We thought that headline might get your attention.
After years of lobbying for and against a sponsored top-level Internet domain (an sTLD) for the adult entertainment community, the Internet Corporation for Assigned Names and Numbers (ICANN) approved the new “dot triple-x” (.xxx) sTLD registry in March 2011, to be operated by ICM Registry LLC. sTLDs, as distinguished from generic top-level domains (gTLDs) like .com, .info, .net and other soon to be available unrestricted gTLD formatives, are domains based on themes proposed by private organizations that in turn establish and enforce rules restricting the eligibility of registrants who request use of their sTLDs.
A skilful allusion drawn from the motion picture rating system that identifies pornographic subject matter by the designation “x”, the .xxx sTLD is intended for a sponsored community comprised of providers of online adult entertainment (adult webmasters, performers, studios, store owners and the like), and their representatives and service providers (which include – in validation of the title of this piece – their lawyers, accountants and merchant account service providers, among others).
Proponents of the .xxx regime argue that a specific sTLD suffix will make it easier for parents and employers to block offending sexual material rather than having to rely upon more subjective and imprecise content based filtering techniques. ICM Registry LLC also advertises on its website that each .xxx site will be scanned for malware (thus offering some baseline virus protection to users), and that in 2012 it will offer a new (and one would have to assume secure) micropayment system to .xxx registrants. Opponents are of the view that while a step in the right direction, the .xxx sTLD is not a mandatory regime for providers of sexually explicit content. Inconsequence, they assert that plenty of pornographic content will remain readily available on the web through traditional gTLDs, rendering the .xxx sTLD more of a brand grab and dilution exercise for trade-marks and domain names not available to the adult entertainment community through the gTLD regime.
These concerns lead to the object of this article. In anticipation of a land rush to obtain .xxx domain names, ICM Registry LLC has compiled a Reserved ICM Registry of culturally significant names and the names of celebrities, entertainers and other newsworthy persons that will not be available for registration with the .xxx suffix. A quick search using the .xxx WHOIS search engine on the ICM Registry LLC website discloses that Madonna, Brad Pitt, Angelina Jolie and Bono have nothing to fear – their names in association with the .xxx suffix have been reserved by the ICM Registry and thus do not appear to be available for use by others.
The rest of us who aspire to be rich, as well as the almost famous, will have to rely upon a second level of brand protection and anti-dilution; namely the sunrise provisions of the .xxx sTLD regime. During the sunrise window that runs from September 7th to October 28th, 2011, owners of trade-marks that were registered prior to September 1st, 2011 can opt-out of the .xxx sTLD regime by simply requesting that their registered trade-marks be blocked for use with the .xxx suffix. During that same sunrise window, owners of trade-marks and domain names who otherwise qualify for membership in the adult entertainment sponsored community may apply to grandfather their trade-marks and existing domain names within the .xxx sTLD regime so long as they have not been blocked from doing so by trade-mark owners who have applied to opt-out and block use of their trade-marks.
During the period November 8th to November 25th, 2011, other adult entertainment sponsored community members may stake a claim to domain names with the .xxx suffix that have not already been grandfathered or blocked during the sunrise window, by participating in a land rush and tie-breaking auction.

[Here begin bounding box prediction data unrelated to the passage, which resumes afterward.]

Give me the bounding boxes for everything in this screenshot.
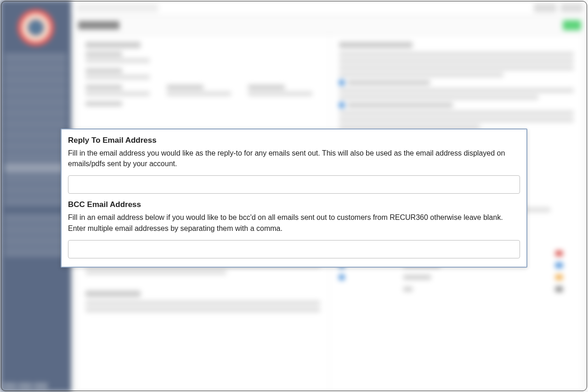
reply-to-heading: Reply To Email Address [68,136,520,145]
reply-to-input[interactable] [68,175,520,194]
email-settings-panel: Reply To Email Address Fill in the email… [61,129,527,268]
reply-to-description: Fill in the email address you would like… [68,148,520,169]
nav-item [5,86,67,96]
nav-item [5,97,67,107]
nav-item [5,225,67,235]
nav-item [5,108,67,118]
nav-item [5,75,67,85]
nav-item [5,214,67,224]
topbar [71,0,588,16]
search-bar [76,3,158,12]
nav-item [5,236,67,246]
app-logo [17,9,54,46]
nav-item [5,152,67,162]
nav-item [5,247,67,257]
nav-item [5,119,67,129]
nav-item-active [5,163,67,173]
nav-item [5,185,67,195]
bcc-heading: BCC Email Address [68,200,520,209]
sidebar-footer [3,383,48,389]
nav-item [5,53,67,63]
nav-item [5,64,67,74]
save-button-blurred [563,20,581,30]
page-title [78,21,119,29]
nav-item [5,141,67,151]
nav-item [5,196,67,206]
bcc-input[interactable] [68,240,520,258]
nav-item [5,174,67,184]
topbar-actions [528,3,583,12]
bcc-description: Fill in an email address below if you wo… [68,212,520,233]
nav-item [5,130,67,140]
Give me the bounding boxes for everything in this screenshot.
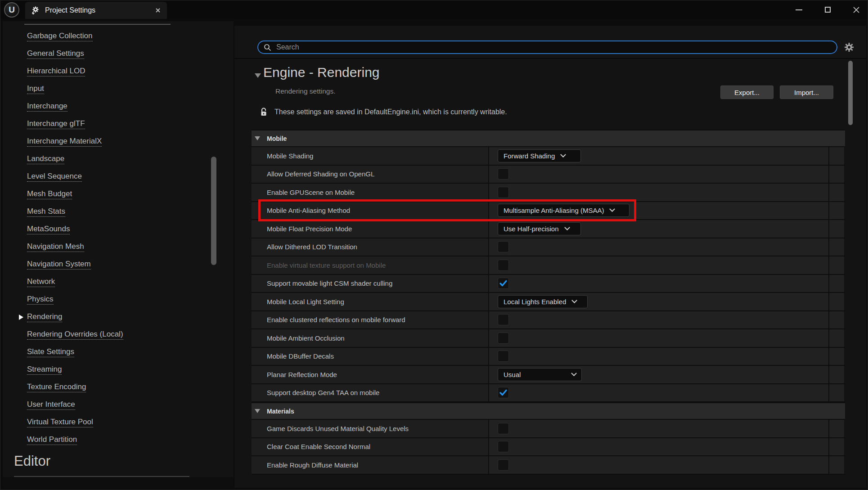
collapse-triangle-icon xyxy=(255,136,260,140)
sidebar-item-streaming[interactable]: Streaming xyxy=(3,361,234,378)
dropdown-mobile-local-light-setting[interactable]: Local Lights Enabled xyxy=(498,295,588,308)
sidebar-item-navigation-system[interactable]: Navigation System xyxy=(3,256,234,273)
setting-label: Enable GPUScene on Mobile xyxy=(267,189,355,196)
checkbox-support-movable-light-csm-shader-culling[interactable] xyxy=(498,278,509,289)
sidebar-item-label: Rendering Overrides (Local) xyxy=(27,330,123,340)
sidebar-item-navigation-mesh[interactable]: Navigation Mesh xyxy=(3,238,234,256)
setting-label: Allow Deferred Shading on OpenGL xyxy=(267,170,374,178)
sidebar-item-label: Mesh Budget xyxy=(27,189,72,199)
config-file-notice-text: These settings are saved in DefaultEngin… xyxy=(274,108,507,116)
section-header-mobile[interactable]: Mobile xyxy=(252,130,845,147)
setting-label-cell: Mobile Local Light Setting xyxy=(252,293,489,310)
setting-value-cell: Multisample Anti-Aliasing (MSAA) xyxy=(489,202,828,220)
close-button[interactable] xyxy=(851,5,861,15)
setting-row-support-movable-light-csm-shader-culling: Support movable light CSM shader culling xyxy=(252,275,845,293)
setting-label-cell: Enable virtual texture support on Mobile xyxy=(252,256,489,274)
title-bar: U xyxy=(0,0,868,19)
setting-extra-cell xyxy=(828,184,844,201)
sidebar-item-interchange-gltf[interactable]: Interchange glTF xyxy=(3,115,234,133)
setting-label: Clear Coat Enable Second Normal xyxy=(267,443,370,450)
dropdown-value: Multisample Anti-Aliasing (MSAA) xyxy=(504,207,604,214)
unreal-engine-logo-icon[interactable]: U xyxy=(4,2,19,18)
chevron-down-icon xyxy=(564,225,570,230)
checkbox-mobile-ambient-occlusion[interactable] xyxy=(498,333,509,344)
search-box[interactable] xyxy=(257,40,837,54)
checkbox-allow-deferred-shading-on-opengl[interactable] xyxy=(498,168,509,180)
sidebar-item-general-settings[interactable]: General Settings xyxy=(3,45,234,63)
dropdown-mobile-shading[interactable]: Forward Shading xyxy=(498,149,581,162)
section-header-materials[interactable]: Materials xyxy=(252,402,845,420)
sidebar-item-interchange-materialx[interactable]: Interchange MaterialX xyxy=(3,133,234,150)
sidebar-item-landscape[interactable]: Landscape xyxy=(3,150,234,168)
settings-category-sidebar: Garbage CollectionGeneral SettingsHierar… xyxy=(3,21,234,488)
checkbox-enable-rough-diffuse-material[interactable] xyxy=(498,459,509,471)
checkbox-mobile-dbuffer-decals[interactable] xyxy=(498,351,509,362)
checkbox-game-discards-unused-material-quality-levels[interactable] xyxy=(498,423,509,434)
tab-project-settings[interactable]: Project Settings xyxy=(25,2,167,19)
dropdown-planar-reflection-mode[interactable]: Usual xyxy=(498,368,582,381)
config-file-notice: These settings are saved in DefaultEngin… xyxy=(260,107,507,117)
setting-label: Support desktop Gen4 TAA on mobile xyxy=(267,389,379,396)
sidebar-item-texture-encoding[interactable]: Texture Encoding xyxy=(3,378,234,396)
export-button[interactable]: Export... xyxy=(720,85,774,99)
setting-row-mobile-ambient-occlusion: Mobile Ambient Occlusion xyxy=(252,329,845,348)
sidebar-item-interchange[interactable]: Interchange xyxy=(3,98,234,115)
sidebar-item-physics[interactable]: Physics xyxy=(3,291,234,308)
sidebar-item-garbage-collection[interactable]: Garbage Collection xyxy=(3,27,234,45)
setting-label-cell: Support movable light CSM shader culling xyxy=(252,275,489,292)
sidebar-item-virtual-texture-pool[interactable]: Virtual Texture Pool xyxy=(3,414,234,431)
checkbox-enable-gpuscene-on-mobile[interactable] xyxy=(498,187,509,198)
sidebar-item-user-interface[interactable]: User Interface xyxy=(3,396,234,414)
checkbox-allow-dithered-lod-transition[interactable] xyxy=(498,241,509,252)
selected-triangle-icon xyxy=(19,315,23,320)
setting-label-cell: Game Discards Unused Material Quality Le… xyxy=(252,420,489,437)
sidebar-item-hierarchical-lod[interactable]: Hierarchical LOD xyxy=(3,63,234,80)
sidebar-item-network[interactable]: Network xyxy=(3,273,234,291)
setting-extra-cell xyxy=(828,293,844,310)
tab-close-icon[interactable] xyxy=(154,7,162,14)
dropdown-mobile-anti-aliasing-method[interactable]: Multisample Anti-Aliasing (MSAA) xyxy=(498,204,630,217)
setting-extra-cell xyxy=(828,366,844,383)
dropdown-value: Local Lights Enabled xyxy=(504,298,566,306)
sidebar-item-metasounds[interactable]: MetaSounds xyxy=(3,220,234,238)
sidebar-scrollbar-thumb[interactable] xyxy=(211,157,216,265)
setting-row-mobile-dbuffer-decals: Mobile DBuffer Decals xyxy=(252,348,845,366)
setting-row-support-desktop-gen4-taa-on-mobile: Support desktop Gen4 TAA on mobile xyxy=(252,384,845,403)
checkbox-enable-clustered-reflections-on-mobile-forward[interactable] xyxy=(498,314,509,325)
section-title: Materials xyxy=(267,408,294,415)
setting-value-cell xyxy=(489,420,828,437)
collapse-triangle-icon[interactable] xyxy=(255,73,261,78)
maximize-button[interactable] xyxy=(823,5,832,15)
sidebar-item-level-sequence[interactable]: Level Sequence xyxy=(3,168,234,185)
sidebar-item-label: Navigation System xyxy=(27,260,91,270)
minimize-button[interactable] xyxy=(794,5,804,15)
setting-row-game-discards-unused-material-quality-levels: Game Discards Unused Material Quality Le… xyxy=(252,420,845,438)
page-title: Engine - Rendering xyxy=(263,65,380,80)
sidebar-bottom-edge xyxy=(3,477,234,488)
check-icon xyxy=(499,388,508,397)
sidebar-item-label: Physics xyxy=(27,295,54,305)
chevron-down-icon xyxy=(560,152,566,157)
sidebar-item-mesh-budget[interactable]: Mesh Budget xyxy=(3,185,234,203)
checkbox-enable-virtual-texture-support-on-mobile[interactable] xyxy=(498,260,509,271)
sidebar-item-rendering-overrides-local[interactable]: Rendering Overrides (Local) xyxy=(3,326,234,343)
section-title: Mobile xyxy=(267,135,287,142)
settings-gear-button[interactable] xyxy=(843,41,855,53)
checkbox-clear-coat-enable-second-normal[interactable] xyxy=(498,441,509,452)
sidebar-item-input[interactable]: Input xyxy=(3,80,234,98)
dropdown-mobile-float-precision-mode[interactable]: Use Half-precision xyxy=(498,222,581,235)
setting-value-cell xyxy=(489,184,828,201)
sidebar-item-rendering[interactable]: Rendering xyxy=(3,308,234,326)
search-input[interactable] xyxy=(275,43,831,52)
checkbox-support-desktop-gen4-taa-on-mobile[interactable] xyxy=(498,387,509,398)
setting-extra-cell xyxy=(828,420,844,437)
import-button[interactable]: Import... xyxy=(780,85,833,99)
sidebar-item-label: Garbage Collection xyxy=(27,31,93,41)
setting-value-cell xyxy=(489,348,828,365)
main-scrollbar-thumb[interactable] xyxy=(848,61,853,125)
sidebar-item-slate-settings[interactable]: Slate Settings xyxy=(3,343,234,361)
setting-label-cell: Enable Rough Diffuse Material xyxy=(252,456,489,474)
sidebar-item-world-partition[interactable]: World Partition xyxy=(3,431,234,449)
sidebar-item-mesh-stats[interactable]: Mesh Stats xyxy=(3,203,234,220)
setting-value-cell xyxy=(489,256,828,274)
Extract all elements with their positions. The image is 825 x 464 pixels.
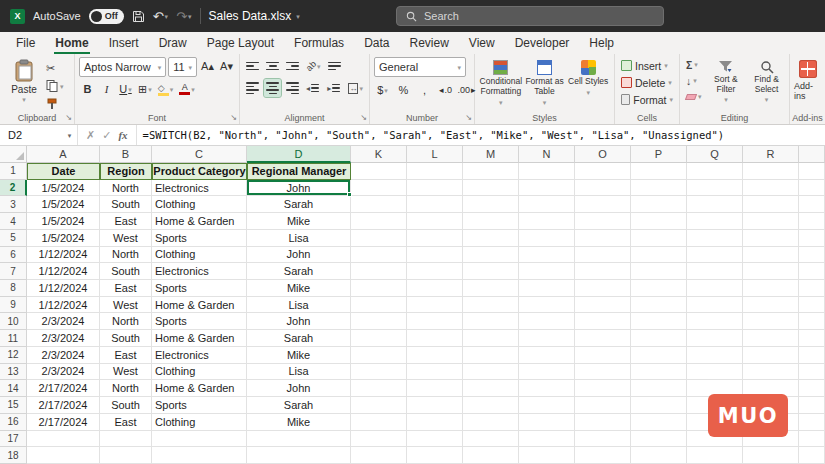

General registration of .xxx sTLDs commences on a go-forward basis on December 6th, 2011, subject to priority accorded to grandfathered and land rushed name claims that have not been blocked by trade-mark owners who have opted-out during the sunrise window. As well, owners of trade-marks that did not opt-out or did not qualify to opt-out during the sunrise period, or who evolve new brand names or trade-marks after September 1st, 2011, may still apply to register so-called "non-resolving" .xxx sTLD names from and after December 6th, 2011, so long as the non-resolving names have not already been registered for use by others in the adult entertainment sponsored community.
On the basis that a little bit of prevention can save a much more expensive pound of cure, brand owners are encourage to apply to block use of the .xxx sTLD suffix with their valuable registered trade-marks well before the October 28th, 2011 close of the sunrise window. While not without recourse thereafter, aggrieved trade-mark owners who do not apply to opt-out will have to challenge .xxx domain name use that reads upon their valuable brand names through traditional litigation, by availing themselves of ICANN’s Uniform Dispute Resolution Policy, or by reliance upon ICM Registry LLC’s Rapid Evaluation Service Policy available for trade-mark abuse or impersonation. It would also be prudent for brand owners to include the non-resolving registration of their evolving trade-mark brands under the .xxx sTLD regime as part of their general, ongoing brand protection program.